Tero Kivinen <kivi...@iki.fi> writes:
Don Fedyk writes:https://www.ietf.org/rfcdiff?url2=draft-ietf-ipsecme-yang-iptfs-03.txtWhile answering the shepherd writeup question "Briefly describe the review of this document that was perfmed by the Document Shepherd", I had to read this document too, so here are some of my comments to this document: ---------------------------------------------------------------------- leaf dont-fragment { type boolean; default "false"; description "Disable packet fragmentation across consecutive iptfs tunnel packets"; My understanding this only disables small packet fragmentation between two outer fragments, i.e., does not disable it when the inner packet is so big it does not fit on the outer packet?
It means what the description says, which is dont fragment.

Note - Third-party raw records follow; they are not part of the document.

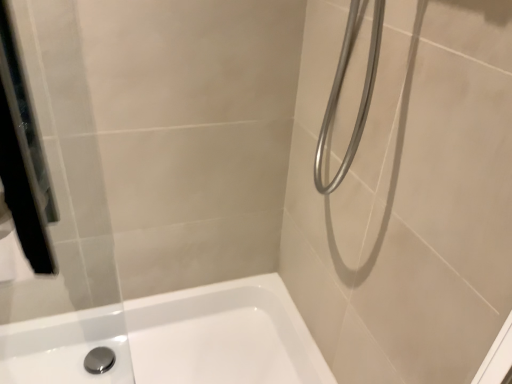 Describe the element at coordinates (173, 339) in the screenshot. Image resolution: width=512 pixels, height=384 pixels. I see `white glossy bathtub at lower left` at that location.

Measure the distance between white glossy bathtub at lower left and camera.

white glossy bathtub at lower left and camera are 1.11 meters apart.

What are the coordinates of `white glossy bathtub at lower left` in the screenshot? It's located at (173, 339).

Locate an element on the screen. white glossy bathtub at lower left is located at coordinates (173, 339). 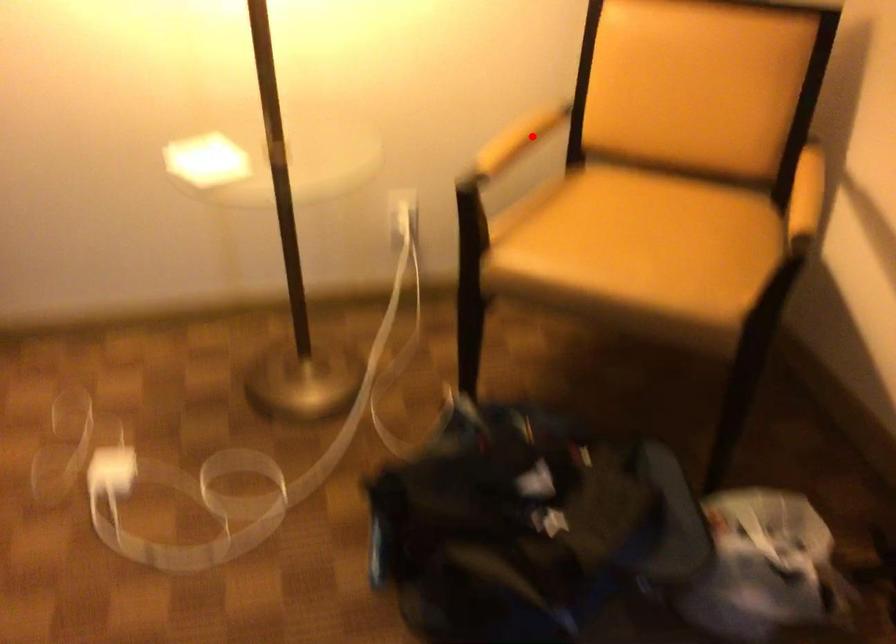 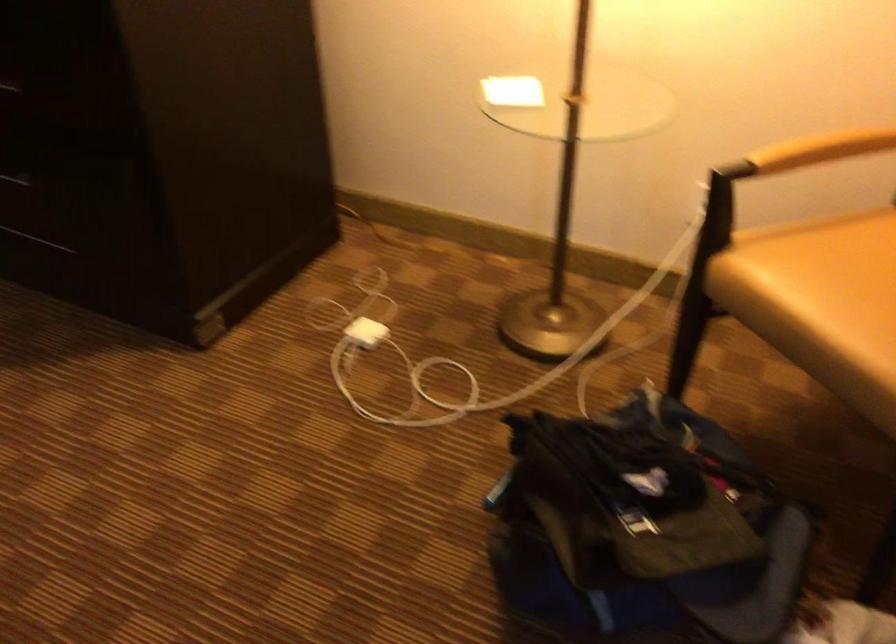 Find the pixel in the second image that matches the highlighted location in the first image.

(821, 149) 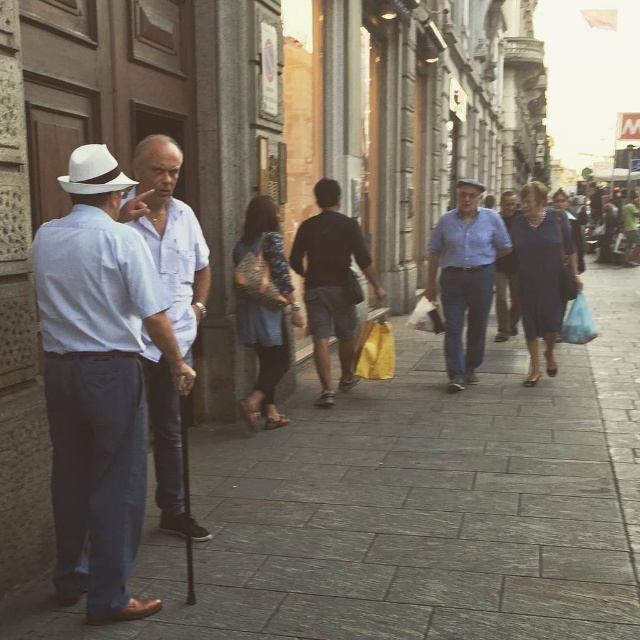 Can you confirm if light blue cotton shirt at left is positioned to the left of blue denim jeans at center?

Yes, light blue cotton shirt at left is to the left of blue denim jeans at center.

Does light blue cotton shirt at left lie in front of blue denim jeans at center?

Yes, it is.

Is point (93, 497) behind point (512, 260)?

No, (93, 497) is closer to viewer.

At what (x,y) coordinates should I click in order to perform the action: click on light blue cotton shirt at left. Please return your answer as a coordinate pair (x, y). Looking at the image, I should click on (99, 381).

Which is in front, point (177, 296) or point (349, 316)?

Point (177, 296) is more forward.

What do you see at coordinates (170, 234) in the screenshot? I see `matte white shirt at center` at bounding box center [170, 234].

The height and width of the screenshot is (640, 640). I want to click on matte white shirt at center, so click(170, 234).

Who is more distant from viewer, (x=342, y=272) or (x=76, y=176)?

The point (x=342, y=272) is more distant.

Is point (323, 294) positioned in front of point (77, 188)?

No.

Does point (328, 266) come behind point (102, 170)?

Yes, it is behind point (102, 170).

Where is `black matte shorts at center`? The width and height of the screenshot is (640, 640). black matte shorts at center is located at coordinates (332, 284). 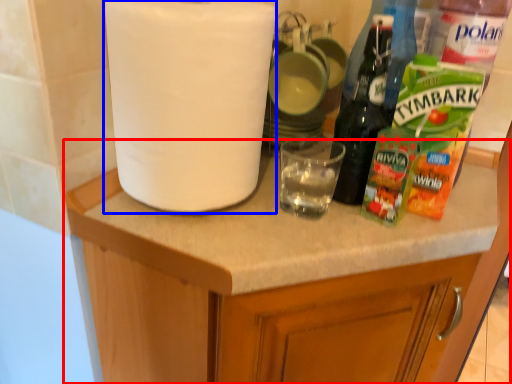 Question: Which of the following is the closest to the observer, cabinetry (highlighted by a red box) or paper towel (highlighted by a blue box)?

Choices:
 (A) cabinetry
 (B) paper towel

Answer: (A) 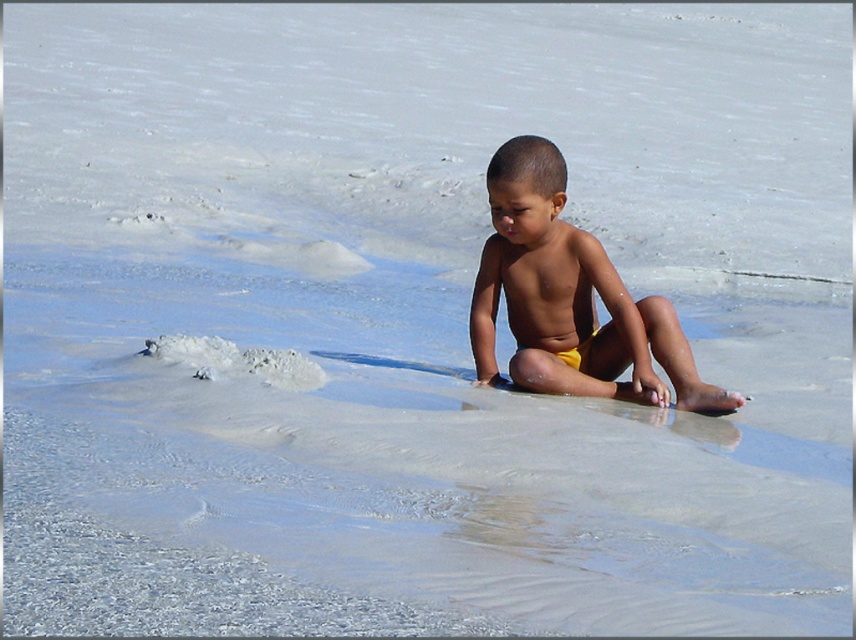 Is point (569, 241) less distant than point (522, 337)?

Yes, it is.

Can you confirm if yellow fabric shorts at center is positioned to the left of smooth yellow shorts at center?

No, yellow fabric shorts at center is not to the left of smooth yellow shorts at center.

What do you see at coordinates (569, 298) in the screenshot?
I see `yellow fabric shorts at center` at bounding box center [569, 298].

Locate an element on the screen. The height and width of the screenshot is (640, 856). yellow fabric shorts at center is located at coordinates (569, 298). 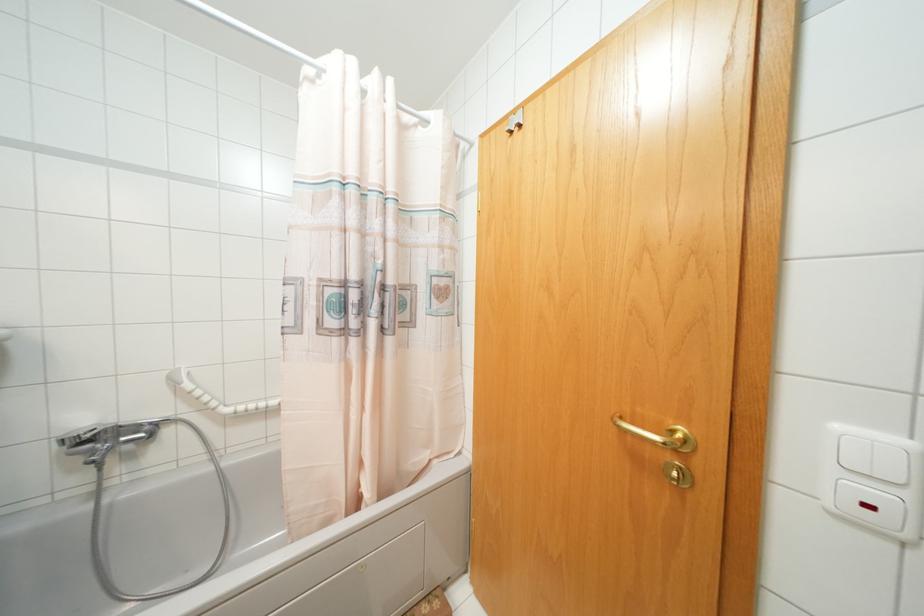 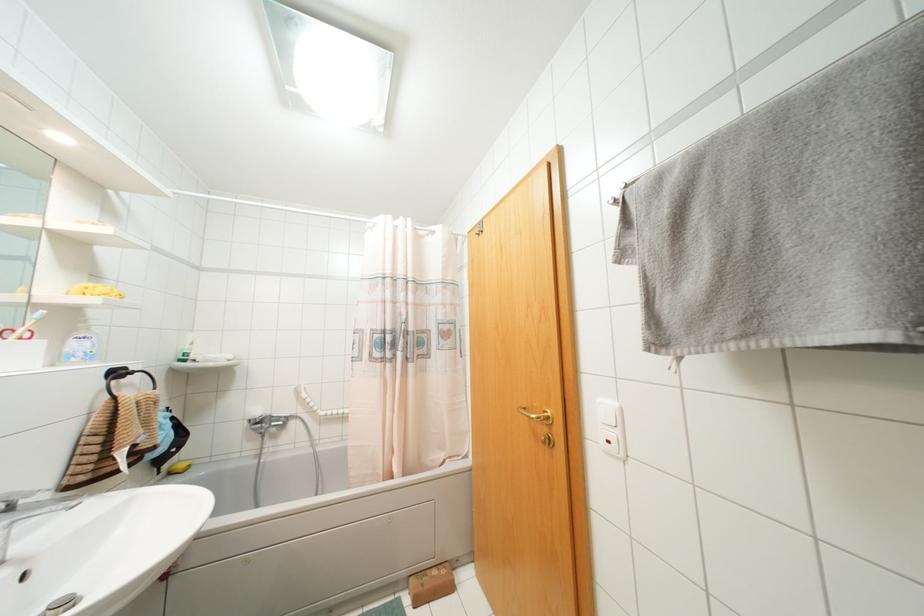 Find the pixel in the second image that matches pixel 686 440 in the first image.

(546, 416)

This option was added early on based on comments from Valery indicating that some simple implementations would not want to support reassembly.
If so adding text "Inner packets that does not fit to outer packets will always be fragmented regardless of this setting, but if dont-fragment is true those fragments do not include any other inner packets". Or if it is other way then add text saying "If this is true then inner packets that are larger than what can be tranmitted in outer packets will be dropped.".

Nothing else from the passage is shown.